I'm writing an iOS application that will play audio instructions as one of it's features.

Every time the application wants to play audio it reads from a non-standard file and puts the resulting PCM data for that audio in a buffer in memory.

Even though I have that buffer with the PCM data, I'm having trouble getting the application to actually play the sound. After searching the iOS documentation, I started implementing an AudioUnit. The problem with this AudioUnit is the use of a render callback (as far as I know, the only way to output sound). From Apple's developer documentation :

… render callbacks have a strict performance requirement that you must adhere to. A render callback lives on a real-time priority thread on which subsequent render calls arrive asynchronously. The work you do in the body of a render callback takes place in this time-constrained environment. If your callback is still producing sample frames in response to the previous render call when the next render call arrives, you get a gap in the sound. For this reason you must not take locks, allocate memory, access the file system or a network connection, or otherwise perform time-consuming tasks in the body of a render callback function

If I can't use locks inside the render callback method I can't be reading the buffer while writing in it. There is no opportunity to read the file and write to the buffer because the render callback will be accessing it constantly.

The only example I found actually generated the PCM data inside the render method, which I can't do.

Is this the only way of using AudioUnits (with an asynchronous render callback)?

Is there an alternative to playback PCM data from memory?

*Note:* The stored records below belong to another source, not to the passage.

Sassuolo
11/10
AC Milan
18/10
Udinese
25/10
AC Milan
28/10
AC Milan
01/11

Using the RemoteIO Audio Unit might require having a separate data queue (fifo or circular buffer), outside the audio unit callback, which can pre-buffer up enough audio data from a file read, ahead of audio unit render callback, to meet worse case latencies. Then the render callback only needs to do a quick copy of the audio data, and then the update of a write-only flag that indicates that audio data was consumed.

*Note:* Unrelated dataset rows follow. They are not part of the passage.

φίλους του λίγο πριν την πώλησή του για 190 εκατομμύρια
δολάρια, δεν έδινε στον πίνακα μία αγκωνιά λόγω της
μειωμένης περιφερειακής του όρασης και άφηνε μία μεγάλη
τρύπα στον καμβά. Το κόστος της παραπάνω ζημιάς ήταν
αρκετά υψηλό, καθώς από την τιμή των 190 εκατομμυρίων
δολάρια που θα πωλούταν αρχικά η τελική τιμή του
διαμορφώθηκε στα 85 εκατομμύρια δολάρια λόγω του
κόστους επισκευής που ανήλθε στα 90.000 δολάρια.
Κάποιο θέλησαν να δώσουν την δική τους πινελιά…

An alternative built into iOS is to use the Audio Queue API, which does the pre-buffering for you. It allows your app to fill a number of larger audio buffers in the main run loop ahead of time. You still have to pre-buffer enough data to allow for the max of file, network, lock or other latencies.

Another strategy is to have alternative audio data to feed the real-time render callback if the file or network read didn't keep up, such as quickly creating an audio buffer that tapers to silence (and then un-tapering when real data starts arriving again).